Wnek launched the shop in partnership with artist and educator Mark T. Smith, who founded Breed Worldwide earlier this year. Breed develops bespoke creative and strategic training workshops for brands, agencies, media companies and more and Talent Army is its sibling.
Aside from Wnek and Smith, New Breed Talent Army currently has 50 millennials and Gen Z staffers, 65 percent of which are female. Wnek says he spent about 18 months identifying the people he wanted to become part of his team. Diversity is important, too. The team working on the Airbnb project includes all different background – African-Americans, Russians, Latin Americans and more.
The New Breed Talent Army has an office in New York, but Wnek says it's more of a place for people to throw their bags down and meet up in person once in awhile. He says no one will be forced to work in the office. "Nothing brilliant ever gets done in a cubicle," says Wnek.
Wnek and Smith are looking to open other hubs in London in Beijing by the end of the first quarter of 2018.

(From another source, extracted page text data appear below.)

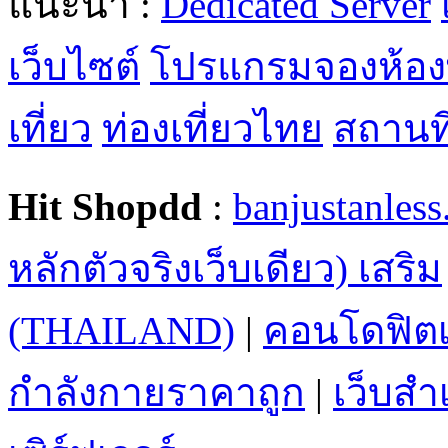
แนะนำ :
Dedicated Server
เว็บไซต์
โปรแกรมจองห้อง
เที่ยว
ท่องเที่ยวไทย
สถานที่
Hit Shopdd
:
banjustanles
หลักตัวจริงเว็บเดียว) เสริม
(THAILAND)
|
คอนโดฟิตเ
กำลังกายราคาถูก
|
เว็บสำเ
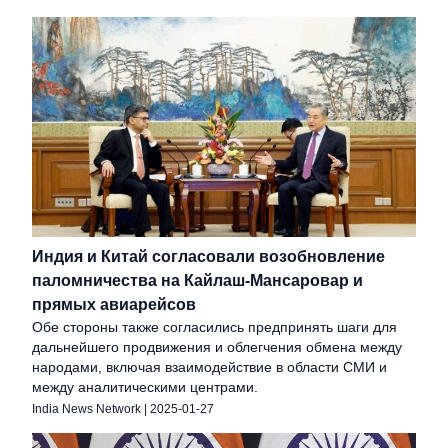
Индия и Китай согласовали возобновление
паломничества на Кайлаш-Мансаровар и
прямых авиарейсов
Обе стороны также согласились предпринять шаги для
дальнейшего продвижения и облегчения обмена между
народами, включая взаимодействие в области СМИ и
между аналитическими центрами.
India News Network
|
2025-01-27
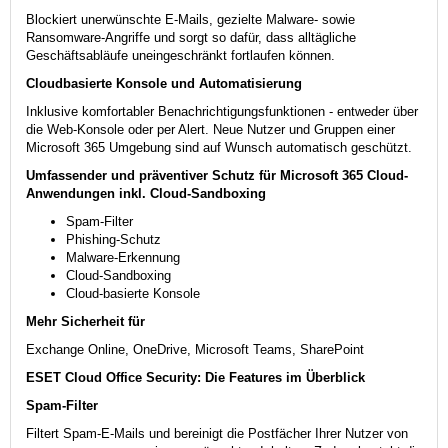
Blockiert unerwünschte E-Mails, gezielte Malware- sowie
Ransomware-Angriffe und sorgt so dafür, dass alltägliche
Geschäftsabläufe uneingeschränkt fortlaufen können.
Cloudbasierte Konsole und Automatisierung
Inklusive komfortabler Benachrichtigungsfunktionen - entweder über
die Web-Konsole oder per Alert. Neue Nutzer und Gruppen einer
Microsoft 365 Umgebung sind auf Wunsch automatisch geschützt.
Umfassender und präventiver Schutz für Microsoft 365 Cloud-
Anwendungen inkl. Cloud-Sandboxing
Spam-Filter
Phishing-Schutz
Malware-Erkennung
Cloud-Sandboxing
Cloud-basierte Konsole
Mehr Sicherheit für
Exchange Online, OneDrive, Microsoft Teams, SharePoint
ESET Cloud Office Security: Die Features im Überblick
Spam-Filter
Filtert Spam-E-Mails und bereinigt die Postfächer Ihrer Nutzer von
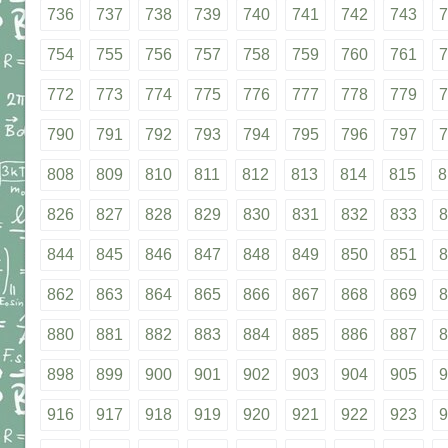
736
737
738
739
740
741
742
743
7
754
755
756
757
758
759
760
761
7
772
773
774
775
776
777
778
779
7
790
791
792
793
794
795
796
797
7
808
809
810
811
812
813
814
815
8
826
827
828
829
830
831
832
833
8
844
845
846
847
848
849
850
851
8
862
863
864
865
866
867
868
869
8
880
881
882
883
884
885
886
887
8
898
899
900
901
902
903
904
905
9
916
917
918
919
920
921
922
923
9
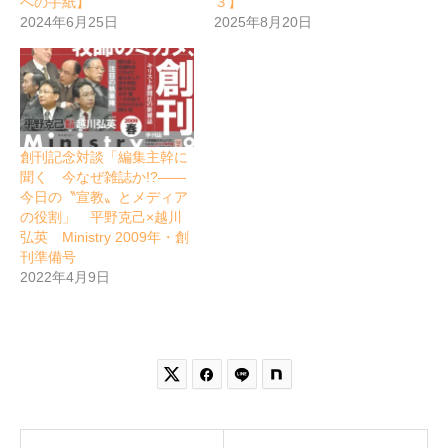
への手紙】
３】
2024年6月25日
2025年8月20日
創刊記念対談「編集主幹に
聞く 今なぜ雑誌か!?――
今日の〝宣教〟とメディア
の役割」 平野克己×越川
弘英 Ministry 2009年・創
刊準備号
2022年4月9日


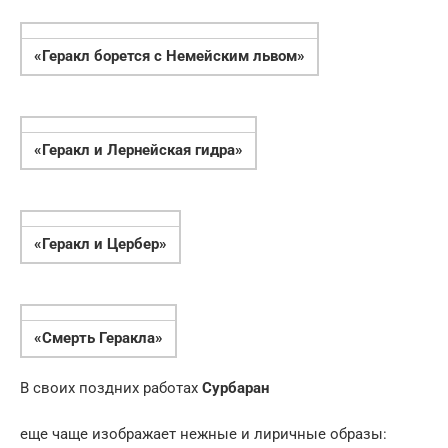
«Геракл борется с Немейским львом»
«Геракл и Лернейская гидра»
«Геракл и Цербер»
«Смерть Геракла»
В своих поздних работах
Сурбаран
еще чаще изображает нежные и лиричные образы:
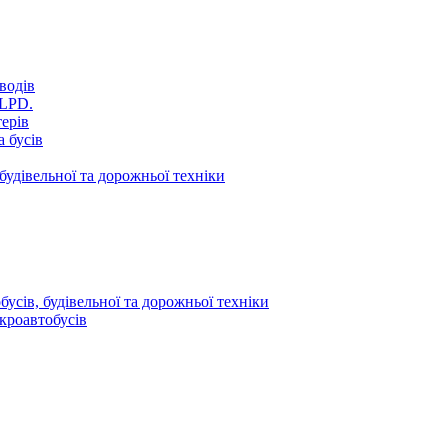
водів
VLPD.
терів
 бусів
будівельної та дорожньої техніки
усів, будівельної та дорожньої техніки
кроавтобусів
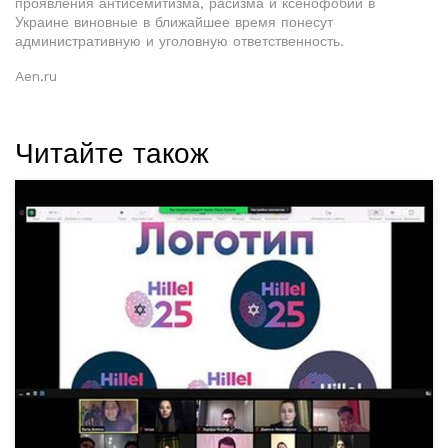
проявления антисемитизма, расизма и ксенофобии в
Украине виновные в ближайшее время понесут
административную и уголовную ответственность.
Aen.ru
Читайте також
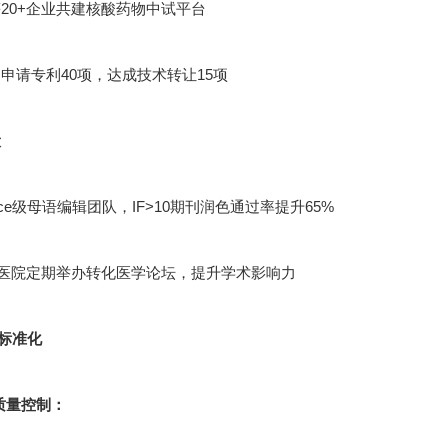
20+企业共建核酸药物中试平台
申请专利40项，达成技术转让15项
设
cience级母语编辑团队，IF>10期刊润色通过率提升65%
甲医院定期举办转化医学论坛，提升学术影响力
标准化
节质量控制：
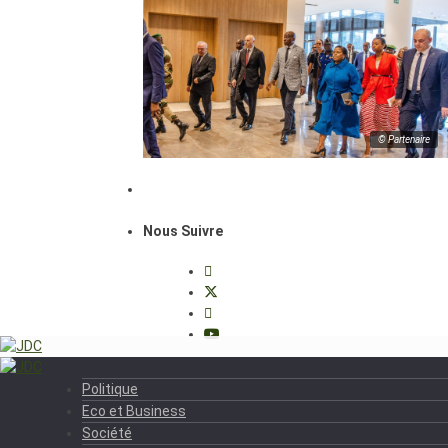
© Partenaire
Nous Suivre
Politique
Eco et Business
Société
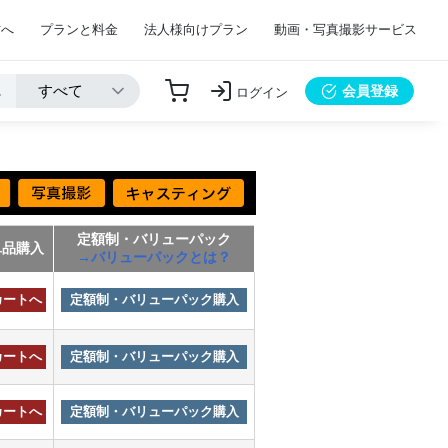
方へ
プランと料金
法人様向けプラン
動画・写真撮影サービス
会員登録
ログイン
定額制・バリューパック
単品購入
→バリューパックとは？
カートへ
定額制・バリューパック購入
カートへ
定額制・バリューパック購入
カートへ
定額制・バリューパック購入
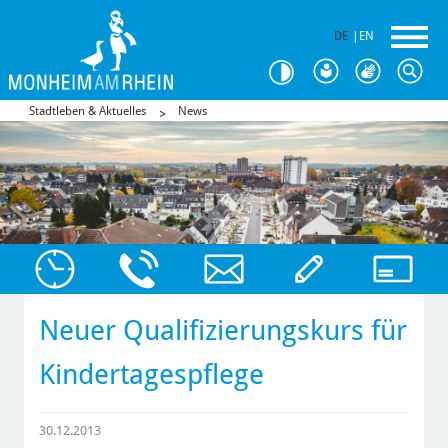
DE
|
EN
Stadtleben & Aktuelles
News
Neuer Qualifizierungskurs für
Kindertagespflege
30.12.2013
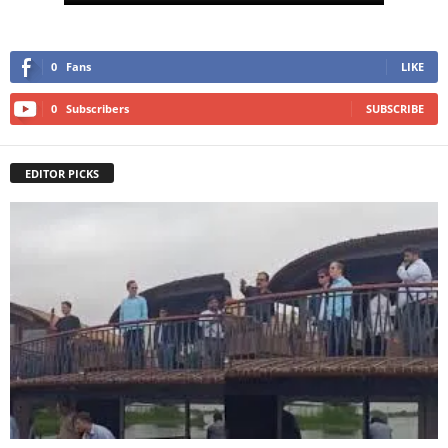
0
Fans
LIKE
0
Subscribers
SUBSCRIBE
EDITOR PICKS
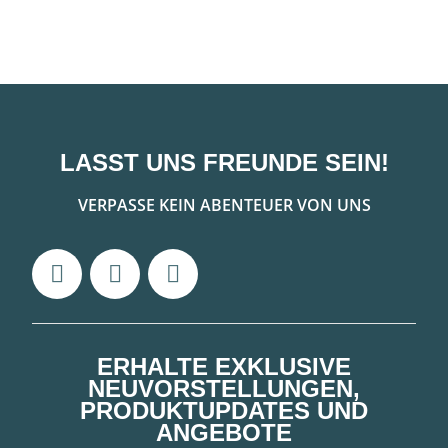
LASST UNS FREUNDE SEIN!
VERPASSE KEIN ABENTEUER VON UNS
ERHALTE EXKLUSIVE
NEUVORSTELLUNGEN,
PRODUKTUPDATES UND
ANGEBOTE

When it comes to salary, the New Breed Talent Army brings everyone in on retainer, and when a project comes in, whoever is on it receives an undisclosed and variable sum. The person whose work goes forward gets another sum and so on, says Wnek. He and Smith want to remain flexible and allow team members to work on any other freelance or personal projects.
"What we're building here is for NBTA to be their passion and when something is your passion, that's where you're always going to do your best work," says Wnek.
By the time the international offices open, Wnek says the agency will offer benefits to its team.
While there are 50 people in their "army" right now, Wnek and Smith plan to double that number by the end of the year through its soon-to-launch apprenticeship program.
Each staffer is tasked with finding someone with a disadvantaged background to bring on as an apprentice for one year. The apprentices will get paid during their 12 months of training. "It's literally sink or swim," says Wnek. "If they make it, they become one of us; if not, at least they got training."
The New Breed Talent Army has no financial backers, but Wnek says it is looking for sponsors to help bring its apprenticeship program to life.
"We are passionate about making everything we do 21st century and forward-facing rather than backward facing," says Wnek, adding that the team even thought long and hard about whether or not to have a website. Ultimately, they decided to create a site, mainly so that would-be NBTA-ers can check out the company for themselves.